(Beginning of MATERIAL FOR THE TASK)

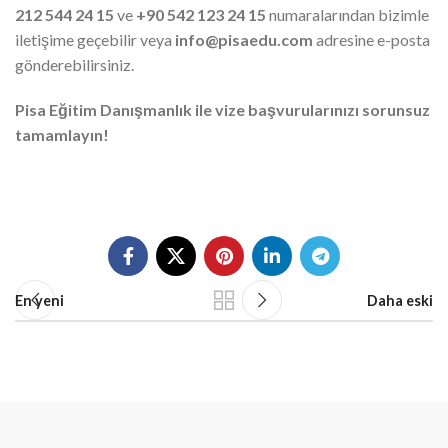
212 544 24 15
ve
+90 542 123 24 15
numaralarından bizimle
iletişime geçebilir veya
info@pisaedu.com
adresine e-posta
gönderebilirsiniz.
Pisa Eğitim Danışmanlık ile vize başvurularınızı sorunsuz
tamamlayın!
En yeni
Daha eski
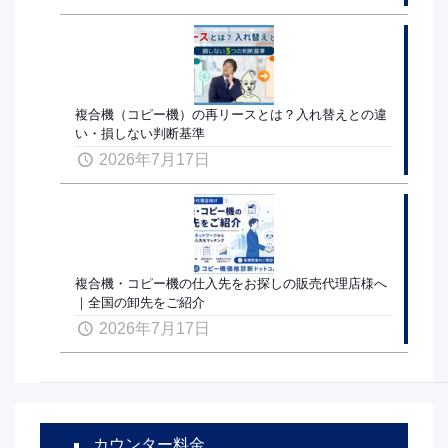
複合機（コピー機）の再リースとは？入れ替えとの違
い・損しない判断基準
2026年7月17日
複合機・コピー機の仕入先をお探しの販売代理店様へ
｜全国の卸先をご紹介
2026年7月17日
カウンター料金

(End of MATERIAL FOR THE TASK)

TASK PROMPT: Nothing but the pictures should be left out when the listing is repeated exactly.

SOLUTION TO THIS PROBLEM:
212 544 24 15
ve
+90 542 123 24 15
numaralarından bizimle
iletişime geçebilir veya
info@pisaedu.com
adresine e-posta
gönderebilirsiniz.
Pisa Eğitim Danışmanlık ile vize başvurularınızı sorunsuz
tamamlayın!
En yeni
Daha eski
複合機（コピー機）の再リースとは？入れ替えとの違
い・損しない判断基準
2026年7月17日
複合機・コピー機の仕入先をお探しの販売代理店様へ
｜全国の卸先をご紹介
2026年7月17日
カウンター料金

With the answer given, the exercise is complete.